*DIRECTIONS FOR THIS TASK*. What lines of the material below include the string "được"? Copy all of them.

============================================================

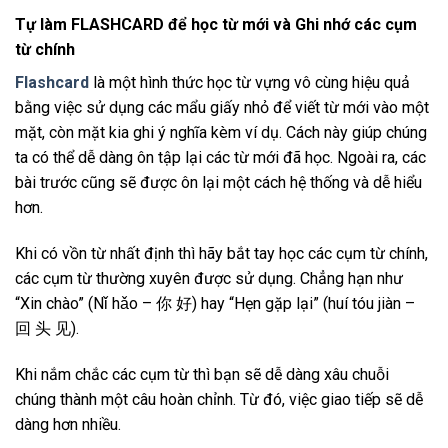
Tự làm FLASHCARD để học từ mới và Ghi nhớ các cụm
từ chính
Flashcard
là một hình thức học từ vựng vô cùng hiệu quả
bằng việc sử dụng các mẩu giấy nhỏ để viết từ mới vào một
mặt, còn mặt kia ghi ý nghĩa kèm ví dụ. Cách này giúp chúng
ta có thể dễ dàng ôn tập lại các từ mới đã học. Ngoài ra, các
bài trước cũng sẽ được ôn lại một cách hệ thống và dễ hiểu
hơn.
Khi có vồn từ nhất định thì hãy bắt tay học các cụm từ chính,
các cụm từ thường xuyên được sử dụng. Chẳng hạn như
“Xin chào” (Nǐ hǎo – 你 好) hay “Hẹn gặp lại” (huí tóu jiàn –
回 头 见).
Khi nắm chắc các cụm từ thì bạn sẽ dễ dàng xâu chuỗi
chúng thành một câu hoàn chỉnh. Từ đó, việc giao tiếp sẽ dễ
dàng hơn nhiều.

============================================================

*ANSWER TO THE PROBLEM*.
bài trước cũng sẽ được ôn lại một cách hệ thống và dễ hiểu
các cụm từ thường xuyên được sử dụng. Chẳng hạn như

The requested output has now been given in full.